Slow pace of digitisation costing procurement £1.9m a year

Less than half (45 per cent) of procurement processes have been digitised, with paper-based or manual processes costing UK businesses an average of £1.94 million per year, according to new research.

A Vanson Bourne survey of 200 procurement, supply chain and finance professionals for procurement firm Ivalua found that procurement teams are spending almost a third (31 per cent) of their time dealing with analogue processes, with 71 per cent of respondents believing that the rate of digitisation is holding them back from doing their jobs.

A large majority (85 per cent) of respondents also said that procurement in their businesses was less digitally mature compared to other departments, such as marketing, human resources or accounting.

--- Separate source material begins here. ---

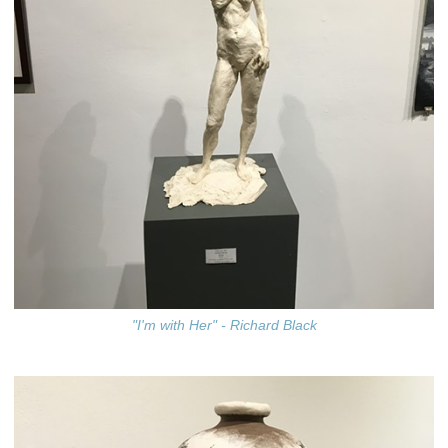
"I'm with Her" - Richard Black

When it came to supplier management, two thirds of businesses admitted they were still reliant on manual and paper based processes, while 45 per cent of purchasing is conducted non-digitally, followed by invoicing (41 per cent) and budget management (39 per cent).

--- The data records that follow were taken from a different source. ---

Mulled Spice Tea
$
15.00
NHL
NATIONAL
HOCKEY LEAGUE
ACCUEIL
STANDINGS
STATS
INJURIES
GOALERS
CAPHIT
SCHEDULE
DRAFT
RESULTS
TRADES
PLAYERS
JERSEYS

The survey also found that a lack of digitisation limits the time spent on strategic tasks (77 per cent), prevents automation of low-value tasks like invoicing (70 per cent) and prevents teams from getting insights into spend and supplier management (67 per cent).

Overall, the vast majority (97 per cent) of businesses are starting to invest in technology to digitise procurement, with data analytics (67 per cent), cloud-based platforms (62 per cent), artificial intelligence (40 per cent) and digital assistants (40 per cent) being the areas seeing the most focus.

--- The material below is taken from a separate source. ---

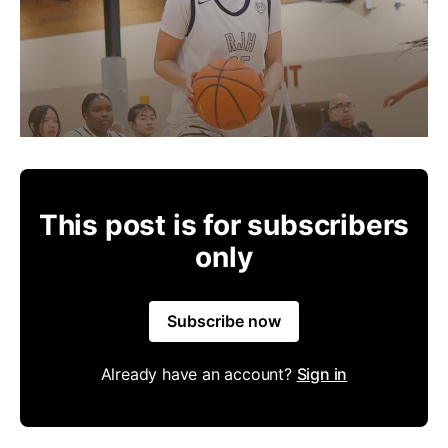
This post is for subscribers
only
Subscribe now
Already have an account?
Sign in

Alex Saric, chief marketing officer at Ivalua said: “Procurement is perfectly placed to help manage this growing risk landscape, support innovation and create sustainable cost savings – however, the lack of digitisation is holding procurement teams back.

“Whilst functions such as accounting and marketing have embraced digitisation and made great strides over time, procurement at most organisations has remained a digital laggard, leaving many businesses unprepared to face today’s rapidly shifting business landscape.”